◆ **Work order**
Go through the entries below and tally the lines containing the string "Hyundai"; report only the tally.

Saved data entries

====

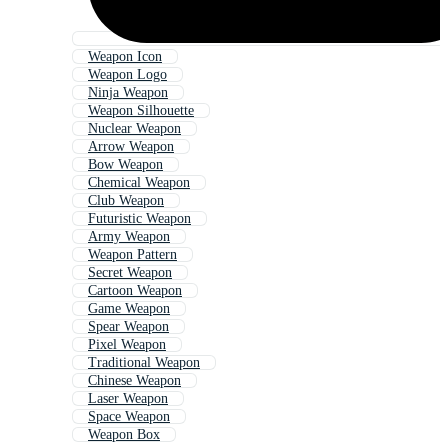
Weapon Icon
Weapon Logo
Ninja Weapon
Weapon Silhouette
Nuclear Weapon
Arrow Weapon
Bow Weapon
Chemical Weapon
Club Weapon
Futuristic Weapon
Army Weapon
Weapon Pattern
Secret Weapon
Cartoon Weapon
Game Weapon
Spear Weapon
Pixel Weapon
Traditional Weapon
Chinese Weapon
Laser Weapon
Space Weapon
Weapon Box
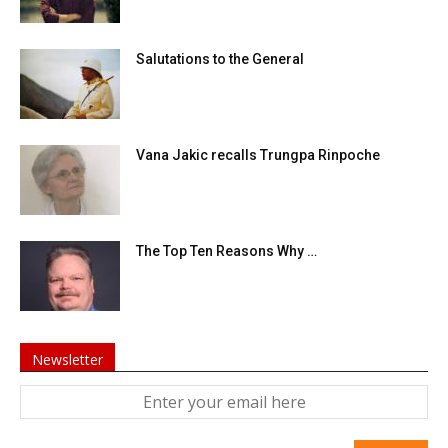
Salutations to the General
Vana Jakic recalls Trungpa Rinpoche
The Top Ten Reasons Why …
Newsletter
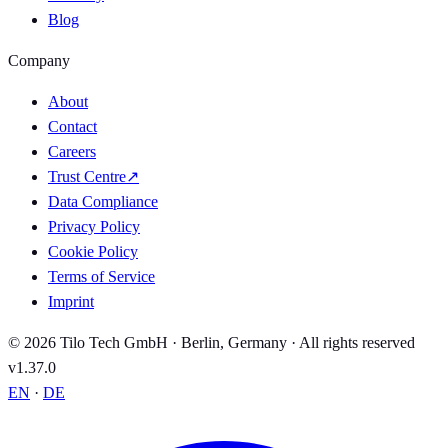
Blog
Company
About
Contact
Careers
Trust Centre
↗
Data Compliance
Privacy Policy
Cookie Policy
Terms of Service
Imprint
© 2026 Tilo Tech GmbH · Berlin, Germany · All rights reserved
v1.37.0
EN
·
DE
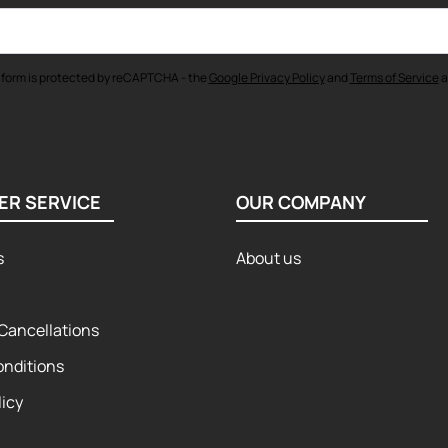
 form is protected by reCAPTCHA - the
Google Privacy Policy
and
Terms of Service
a
ER SERVICE
OUR COMPANY
s
About us
Cancellations
onditions
licy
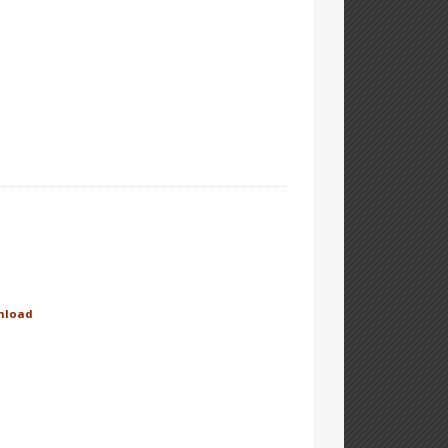
nload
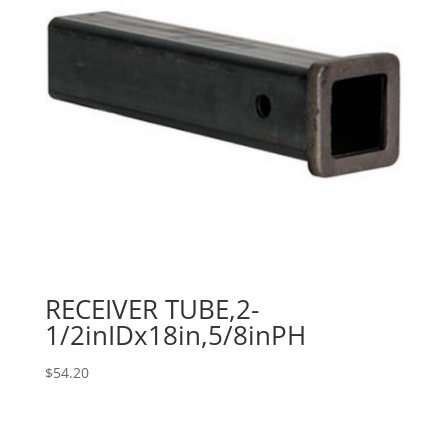
RECEIVER TUBE,2-
1/2inIDx18in,5/8inPH
$
54.20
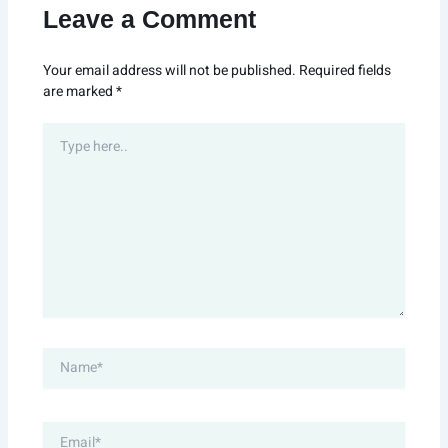
Leave a Comment
Your email address will not be published.
Required fields
are marked
*
Type
here..
Name*
Email*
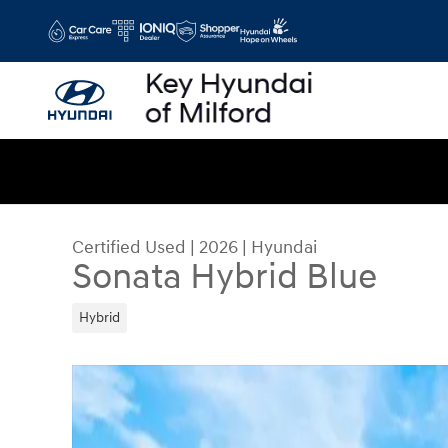
Skip to main content
Certified Used
|
2026
|
Hyundai
Sonata Hybrid Blue
Hybrid
Certified 2026 Hyundai Sonata Hybrid Blue Seda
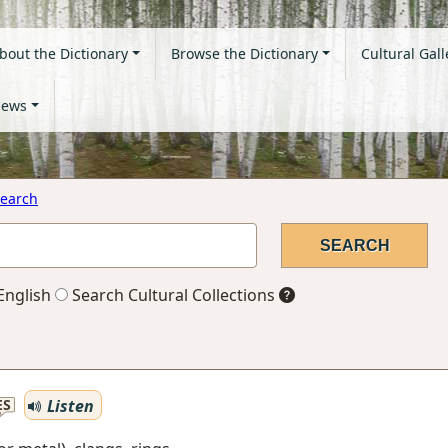
bout the Dictionary
Browse the Dictionary
Cultural Gall
ews
earch
English
Search Cultural Collections
Listen
ES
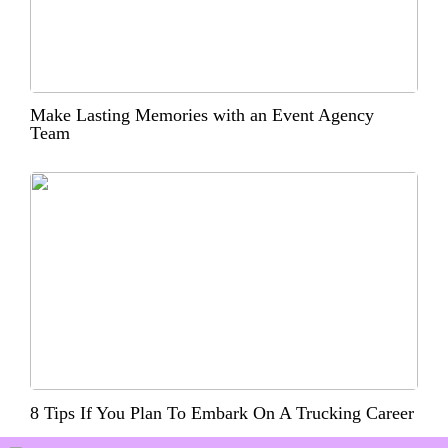
Make Lasting Memories with an Event Agency
Team
8 Tips If You Plan To Embark On A Trucking Career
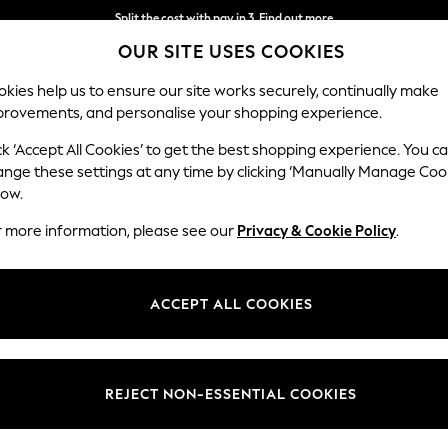
Split the cost with pay in 3.
Find out more
OUR SITE USES COOKIES
Next day delivery - order by 11pm.
T&Cs apply
kies help us to ensure our site works securely, continually make
provements, and personalise your shopping experience.
BABY
SCHOOL
HOLIDAY
BEAUTY
FURNITURE
ck ‘Accept All Cookies’ to get the best shopping experience. You c
ange these settings at any time by clicking ‘Manually Manage Coo
low.
OMEN'S FOOTWEAR NATURAL WHITE STUFF
(3)
r more information, please see our
Privacy & Cookie Policy
.
Brand
Style
Materi
ACCEPT ALL COOKIES
REJECT NON-ESSENTIAL COOKIES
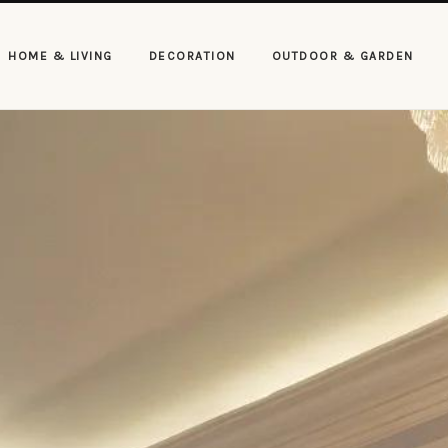
HOME & LIVING
DECORATION
OUTDOOR & GARDEN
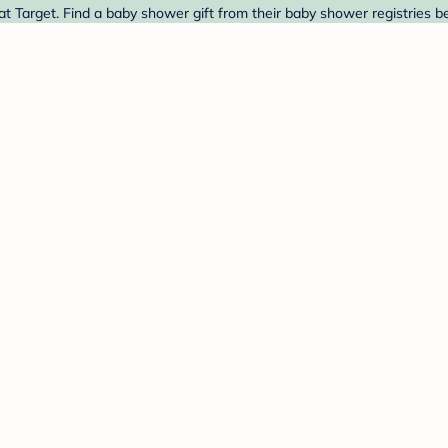
t Target. Find a baby shower gift from their baby shower registries b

====

◆ **Answer to this problem**
2